Transportation Engineering

Transportation Engineering

Nikiforos Stamatiadis

NIKIFOROS STAMATIADIS
Raymond-Blythe Professor of Civil Engineering,
University of Kentucky, Lexington

2020–2021 Fulbright U.S. Scholar Program to Greece.  Host: University of Thessaly, Volos, Department of Civil Engineering


Transportation engineering is the aspect of civil engineering dealing with the planning, design, operation, and management of the transportation infrastructure. Transportation engineers provide facilities that allow the movement of persons and goods in a safe, rapid, convenient, economical, and environmentally sound way. The movement of people and goods for financial, social, or other reasons between centers of activities (cities, suburbs, ports, warehouses, etc) is accomplished with a variety of modes. Therefore, a transportation engineer should not only be capable of designing a transportation system that could accommodate a specific mode, but also understand and possibly predict the financial and social ramifications of the system. This aspect of transportation underscores the difficulty of transportation engineering as well as its links with other fields of engineering and science. In fact, transportation engineering is considered a multi-disciplinary area of study, and it draws on concepts from a variety of scientific areas: engineering, social sciences, economics, mathematics, and physics.

Transportation engineers are educated as civil engineers, and they typically specialize as such by concentrating their studies in courses focusing on highway design, traffic operations, highway safety, railroad design, airport operations and design, transportation planning, and other such courses, depending on the program offered.
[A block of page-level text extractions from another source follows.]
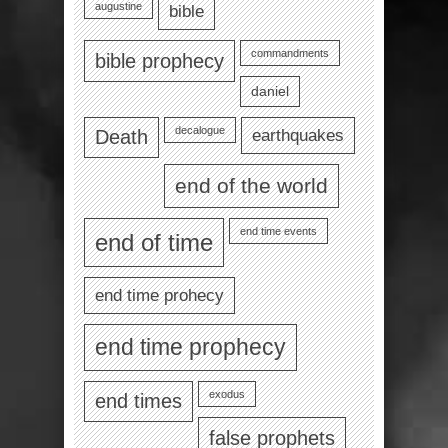
augustine
bible
commandments
bible prophecy
daniel
decalogue
earthquakes
Death
end of the world
end time events
end of time
end time prohecy
end time prophecy
exodus
end times
false prophets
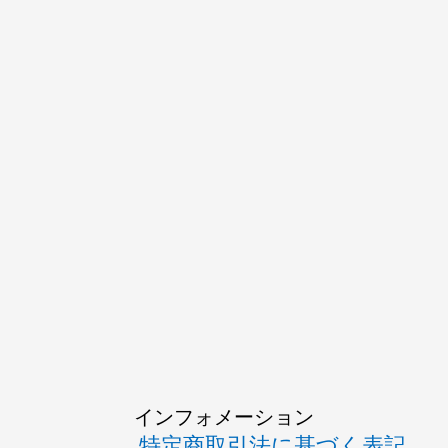
インフォメーション
特定商取引法に基づく表記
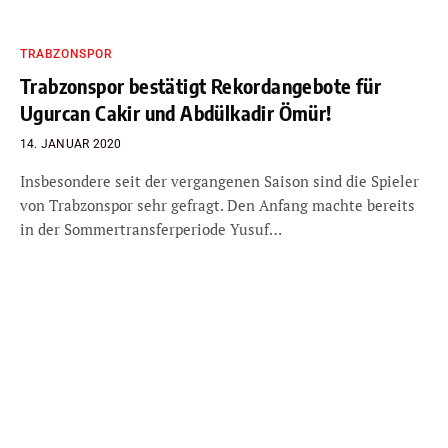
TRABZONSPOR
Trabzonspor bestätigt Rekordangebote für
Ugurcan Cakir und Abdülkadir Ömür!
14. JANUAR 2020
Insbesondere seit der vergangenen Saison sind die Spieler
von Trabzonspor sehr gefragt. Den Anfang machte bereits
in der Sommertransferperiode Yusuf…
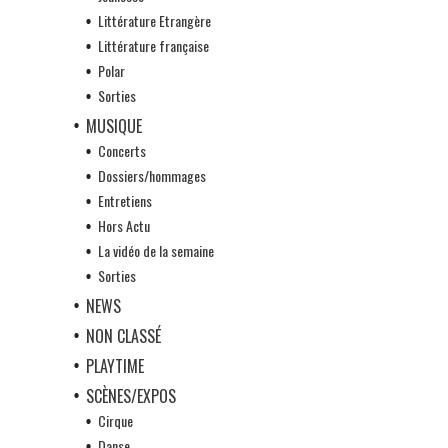
Littérature Etrangère
Littérature française
Polar
Sorties
MUSIQUE
Concerts
Dossiers/hommages
Entretiens
Hors Actu
La vidéo de la semaine
Sorties
NEWS
NON CLASSÉ
PLAYTIME
SCÈNES/EXPOS
Cirque
Danse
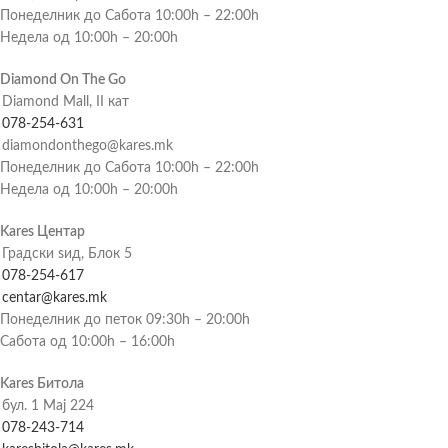
Понеделник до Сабота 10:00h – 22:00h
Недела од 10:00h – 20:00h
Diamond On The Go
Diamond Mall, II кат
078-254-631
diamondonthego@kares.mk
Понеделник до Сабота 10:00h – 22:00h
Недела од 10:00h – 20:00h
Kares Центар
Градски ѕид, Блок 5
078-254-617
centar@kares.mk
Понеделник до петок 09:30h – 20:00h
Сабота од 10:00h – 16:00h
Kares Битола
бул. 1 Мај 224
078-243-714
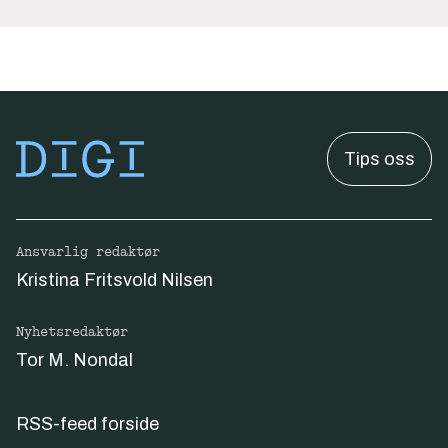
Tips oss
Ansvarlig redaktør
Kristina Fritsvold Nilsen
Nyhetsredaktør
Tor M. Nondal
RSS-feed forside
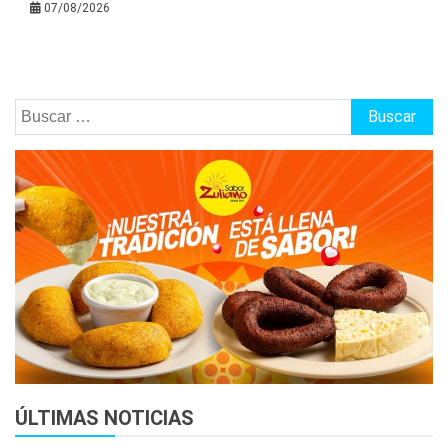
07/08/2026
Buscar:
ÚLTIMAS NOTICIAS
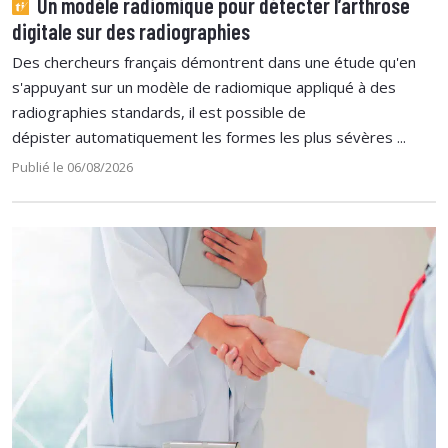
Un modèle radiomique pour détecter l’arthrose
digitale sur des radiographies
Des chercheurs français démontrent dans une étude qu'en
s'appuyant sur un modèle de radiomique appliqué à des
radiographies standards, il est possible de
dépister automatiquement les formes les plus sévères ...
Publié le 06/08/2026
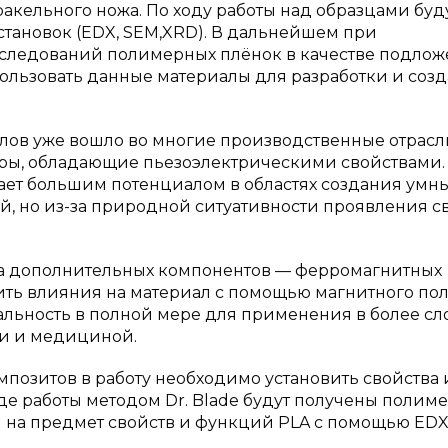
акельного ножа. По ходу работы над образцами буд
тановок (EDX, SEM,XRD). В дальнейшем при
сследований полимерных плёнок в качестве подлож
пользовать данные материалы для разработки и соз
ов уже вошло во многие производственные отрасл
ры, обладающие пьезоэлектрическими свойствами.
ает большим потенциалом в областях создания умн
 но из-за природной ситуативности проявления с
а дополнительных компонентов — ферромагнитных
ить влияния на материал с помощью магнитного пол
льность в полной мере для применения в более с
ми и медициной.
мпозитов в работу необходимо установить свойства 
де работы методом Dr. Blade будут получены полим
 на предмет свойств и функций PLA с помощью EDX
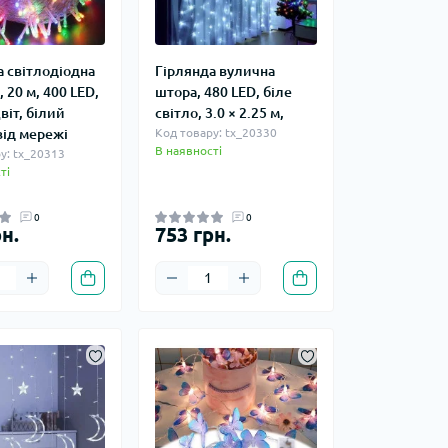
а світлодіодна
Гірлянда вулична
 20 м, 400 LED,
штора, 480 LED, біле
іт, білий
світло, 3.0 × 2.25 м,
від мережі
Код товару: tx_20330
В наявності
у: tx_20313
ті
0
0
н.
753 грн.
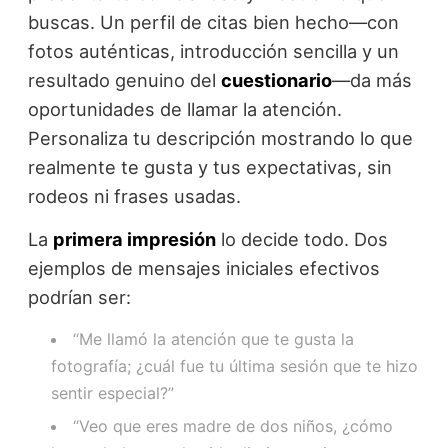
buscas. Un perfil de citas bien hecho—con
fotos auténticas, introducción sencilla y un
resultado genuino del
cuestionario
—da más
oportunidades de llamar la atención.
Personaliza tu descripción mostrando lo que
realmente te gusta y tus expectativas, sin
rodeos ni frases usadas.
La
primera impresión
lo decide todo. Dos
ejemplos de mensajes iniciales efectivos
podrían ser:
“Me llamó la atención que te gusta la
fotografía; ¿cuál fue tu última sesión que te hizo
sentir especial?”
“Veo que eres madre de dos niños, ¿cómo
Postgraduate students typically specialize in one of these areas and become more familiar with one or more of these areas, gaining a deeper understanding of the topic.

Transportation engineering is a diverse career field, and typical employers include government agencies, consultant firms, airlines, railroads, trucking companies, etc. A sample of responsibilities include estimating the traffic impacts of new developments; designing highways and improvement projects; studying safety trends and identifying areas of safety improvements; developing solutions to transportation problems for efficient movement of vehicles, pedestrians, and bicyclists; and making policy recommendations.